The most significant proposed changes to the existing electoral boundaries featured in the interim report are:
- Consolidating four electoral divisions into three in the central northeast area of the province. Those current four electoral divisions are Lac La Biche-St. Paul-Two Hills, Athabasca-Sturgeon-Redwater, Fort Saskatchewan-Vegreville, and Bonnyville-Cold Lake.
- Consolidating five electoral divisions into four in the central west area of the province. Those current five electoral divisions are Rimbey-Rocky Mountain House-Sundre, West Yellowhead, Drayton Valley-Devon, Whitecourt-Ste. Anne, and Stony Plain.
- Consolidating seven electoral divisions into six in the eastern side of the province. Those current seven electoral divisions are Battle River-Wainwright, Drumheller-Stettler, Strathmore-Brooks, Little Bow, Cardston-Taber-Warner, Cypress-Medicine Hat, and Vermilion-Lloydminster.
- Creating a new electoral division to the immediate north and west of Calgary, to account for the significant increase in the populations of Airdrie and Cochrane.
- Creation of an additional electoral division in the City of Calgary, to be called Calgary-North East
- Creation of an additional electoral division in the City of Edmonton, to be called Edmonton-South.
As noted above, the changes from the interim report to the final report are minimal but include a decrease in the geographic size of some electoral divisions and a reduction in the degree of variance from the provincial average population for others. As stated in the AEBC’s final report, “the vast majority of the recommendations would continue to produce population numbers falling within 10% of provincial average population size. The AEBC also made alterations to avoid dividing counties and to keep communities of interest together, including indigenous populations. It also made changes regarding the naming of some electoral divisions.”
Consistent with the interim report, there could be an adverse impact on rural Alberta’s representation in the Alberta Legislature as three seats are to be redistributed from rural areas and allocated towards urban communities. The AEBC did recognize that rural Alberta’s population is growing but that the population of Alberta’s urban areas are growing at a faster rate and therefore, justified the redistribution of seats.
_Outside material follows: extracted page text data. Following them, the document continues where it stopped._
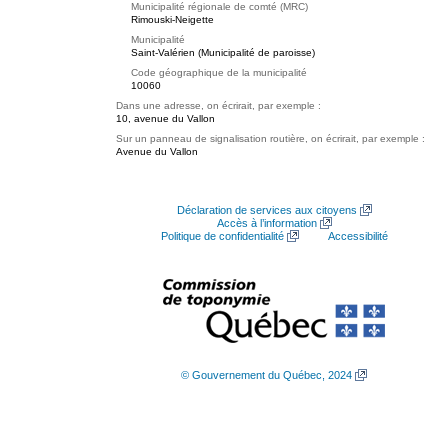
Municipalité régionale de comté (MRC)
Rimouski-Neigette
Municipalité
Saint-Valérien (Municipalité de paroisse)
Code géographique de la municipalité
10060
Dans une adresse, on écrirait, par exemple :
10, avenue du Vallon
Sur un panneau de signalisation routière, on écrirait, par exemple :
Avenue du Vallon
Déclaration de services aux citoyens
Accès à l’information
Politique de confidentialité
Accessibilité
© Gouvernement du Québec, 2024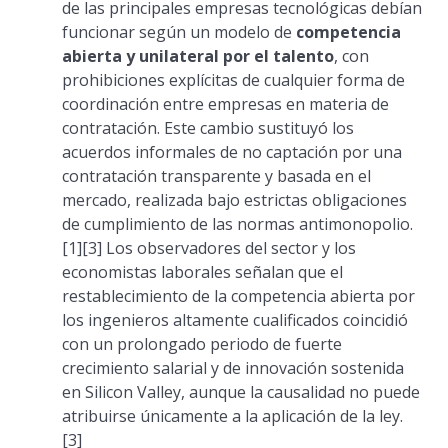
de las principales empresas tecnológicas debían
funcionar según un modelo de
competencia
abierta y unilateral por el talento
, con
prohibiciones explícitas de cualquier forma de
coordinación entre empresas en materia de
contratación. Este cambio sustituyó los
acuerdos informales de no captación por una
contratación transparente y basada en el
mercado, realizada bajo estrictas obligaciones
de cumplimiento de las normas antimonopolio.
[1][3] Los observadores del sector y los
economistas laborales señalan que el
restablecimiento de la competencia abierta por
los ingenieros altamente cualificados coincidió
con un prolongado periodo de fuerte
crecimiento salarial y de innovación sostenida
en Silicon Valley, aunque la causalidad no puede
atribuirse únicamente a la aplicación de la ley.
[3]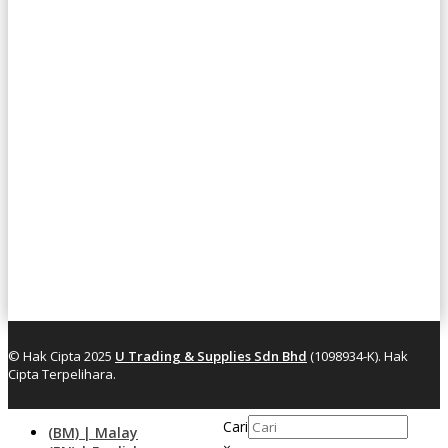
© Hak Cipta 2025
U Trading & Supplies Sdn Bhd
(1098934-K). Hak
Cipta Terpelihara.
Cari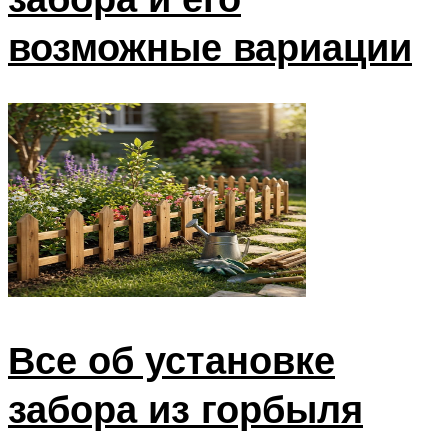
возможные вариации
Все об установке
забора из горбыля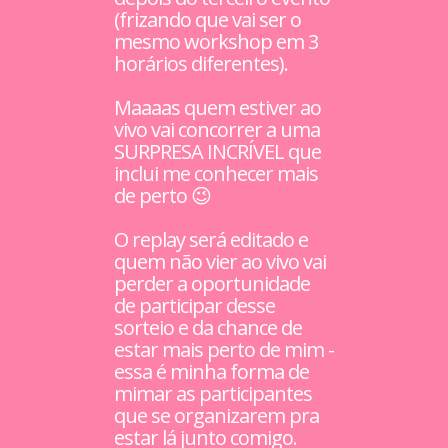
(frizando que vai ser o
mesmo workshop em 3
horários diferentes).
Maaaas quem estiver ao
vivo vai concorrer a uma
SURPRESA INCRÍVEL que
inclui me conhecer mais
de perto 😉
O replay será editado e
quem não vier ao vivo vai
perder a oportunidade
de participar desse
sorteio e da chance de
estar mais perto de mim -
essa é minha forma de
mimar as participantes
que se organizarem pra
estar lá junto comigo.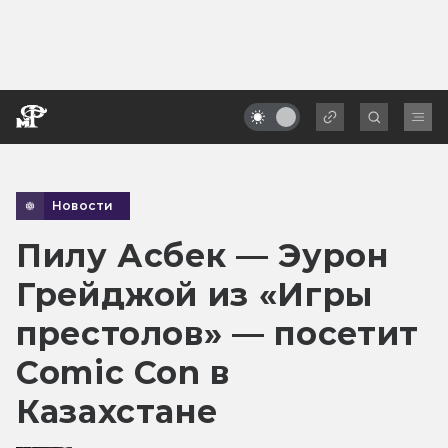
Новости
Пилу Асбек — Эурон
Грейджой из «Игры
престолов» — посетит
Comic Con в
Казахстане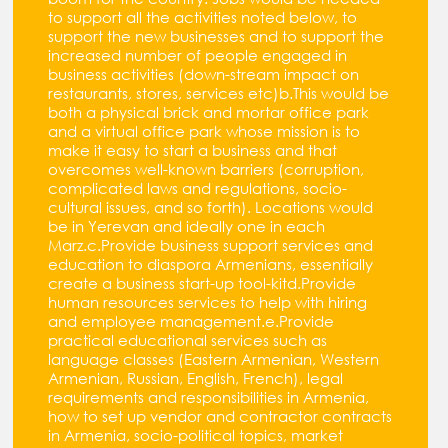
to support all the activities noted below, to
support the new businesses and to support the
increased number of people engaged in
business activities (down-stream impact on
restaurants, stores, services etc)b.This would be
both a physical brick and mortar office park
and a virtual office park whose mission is to
make it easy to start a business and that
overcomes well-known barriers (corruption,
complicated laws and regulations, socio-
cultural issues, and so forth). Locations would
be in Yerevan and ideally one in each
Marz.c.Provide business support services and
education to diaspora Armenians, essentially
create a business start-up tool-kitd.Provide
human resources services to help with hiring
and employee management.e.Provide
practical educational services such as
language classes (Eastern Armenian, Western
Armenian, Russian, English, French), legal
requirements and responsibilities in Armenia,
how to set up vendor and contractor contracts
in Armenia, socio-political topics, market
Similar to the interim report, the final report contains a minority report put forward by panel member Gwen Day (see Appendix A). A minority report is an opinion that diverges from the rest of the panel’s recommendations and puts forward an alternative view point. The perspectives put forward in the minority report aligns more closely with the submission made by the AAMDC during the AEBC’s review and speaks to the need to focus on effective representation as opposed to population figures alone.
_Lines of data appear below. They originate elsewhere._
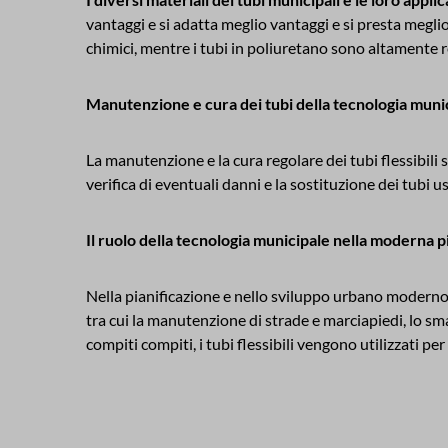
vantaggi e si adatta meglio vantaggi e si presta meglio
chimici, mentre i tubi in poliuretano sono altamente re
Manutenzione e cura dei tubi della tecnologia muni
La manutenzione e la cura regolare dei tubi flessibili s
verifica di eventuali danni e la sostituzione dei tubi us
Il ruolo della tecnologia municipale nella moderna p
Nella pianificazione e nello sviluppo urbano moderno
tra cui la manutenzione di strade e marciapiedi, lo sma
compiti compiti, i tubi flessibili vengono utilizzati per 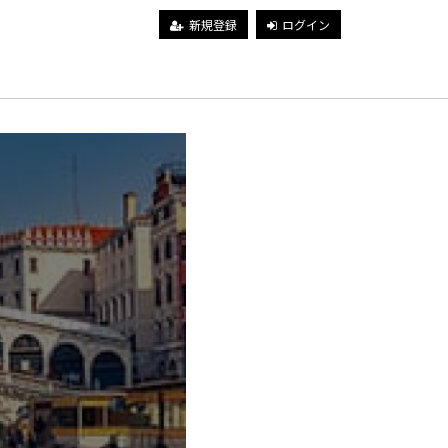
新規登録
ログイン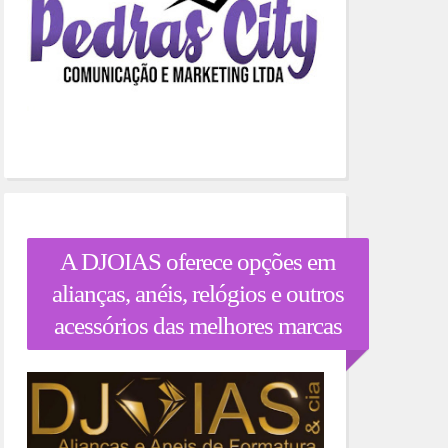
A DJOIAS oferece opções em
alianças, anéis, relógios e outros
acessórios das melhores marcas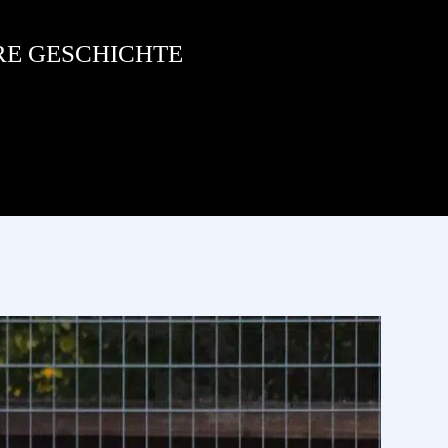
RE GESCHICHTE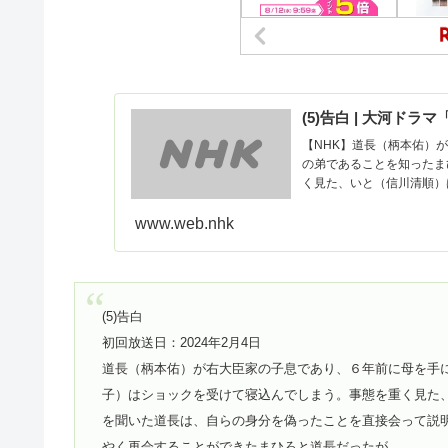
(5)告白 | 大河ドラ
【NHK】道長（柄本佑）
の弟であることを知ったま
く見た、いと（信川清順）
www.web.nhk
(5)告白
初回放送日：2024年2月4日
道長（柄本佑）が右大臣家の子息であり、６年前に母を手
子）はショックを受けて寝込んでしまう。事態を重く見た
を聞いた道長は、自らの身分を偽ったことを直接会って説
やく再会することができたまひろと道長だったが…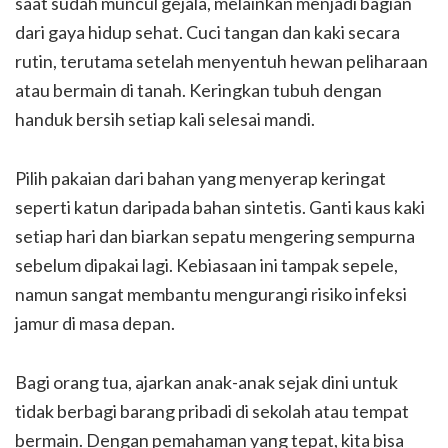
saat sudah muncul gejala, melainkan menjadi bagian
dari gaya hidup sehat. Cuci tangan dan kaki secara
rutin, terutama setelah menyentuh hewan peliharaan
atau bermain di tanah. Keringkan tubuh dengan
handuk bersih setiap kali selesai mandi.
Pilih pakaian dari bahan yang menyerap keringat
seperti katun daripada bahan sintetis. Ganti kaus kaki
setiap hari dan biarkan sepatu mengering sempurna
sebelum dipakai lagi. Kebiasaan ini tampak sepele,
namun sangat membantu mengurangi risiko infeksi
jamur di masa depan.
Bagi orang tua, ajarkan anak-anak sejak dini untuk
tidak berbagi barang pribadi di sekolah atau tempat
bermain. Dengan pemahaman yang tepat, kita bisa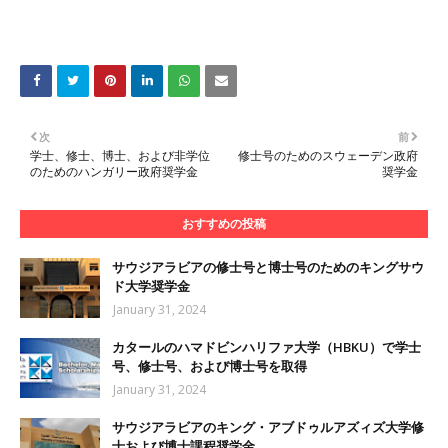
次
前
学士、修士、博士、および非学位
修士号のためのスウェーデン政府
のためのハンガリー政府奨学金
奨学金
おすすめの投稿
サウジアラビアの修士号と博士号のためのキングサウ
ド大学奨学金
January 31, 2024
カタールのハマドビンハリファ大学（HBKU）で学士
号、修士号、および博士号を取得
January 31, 2024
サウジアラビアのキング・アブドゥルアズィズ大学修
士および博士課程奨学金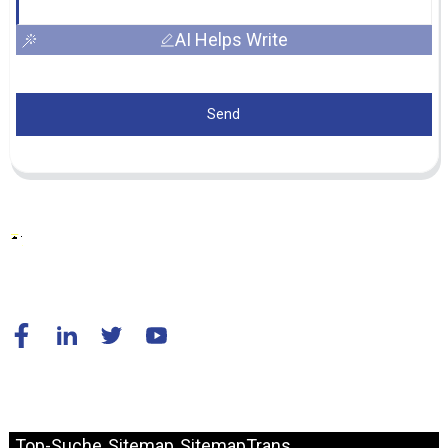
AI Helps Write
Send
© Copyright – 2010–2024: Alle Rechte vorbehalten.
Top-Suche
Sitemap
SitemapTrans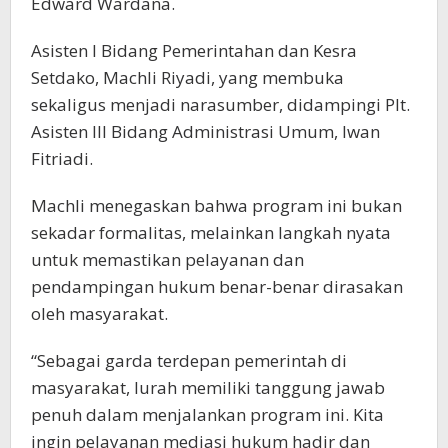
Edward Wardana.
Asisten I Bidang Pemerintahan dan Kesra
Setdako, Machli Riyadi, yang membuka
sekaligus menjadi narasumber, didampingi Plt.
Asisten III Bidang Administrasi Umum, Iwan
Fitriadi.
Machli menegaskan bahwa program ini bukan
sekadar formalitas, melainkan langkah nyata
untuk memastikan pelayanan dan
pendampingan hukum benar-benar dirasakan
oleh masyarakat.
“Sebagai garda terdepan pemerintah di
masyarakat, lurah memiliki tanggung jawab
penuh dalam menjalankan program ini. Kita
ingin pelayanan mediasi hukum hadir dan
The AAMDC is very disappointed that the AEBC did not take the majority of recommendations of the association and rural Alberta, more seriously. Though quoted in the report, only one of our recommendations on not fracturing municipalities was incorporated. We are deeply concerned that this continual dilution of rural representation will ultimately lead to weakened rural communities, when indeed the very industries that fuel our economy are rooted in rural Alberta.
The AAMDC understand the AEBC’s concern for largely increased populations in the two big cities, and additional ridings there may be justified, but not at the expense of Alberta’s rural ridings.
AAMDC will be formally responding to the Alberta Electoral Boundary Commissions final report.
The AAMDC would like to take the opportunity to thank our members who presented and/or provided written submissions to the AEBC. It is important that this process hear the important messages from Alberta’s rural leaders to ensure rural residents are effectively represented in Alberta’s democratic institutions.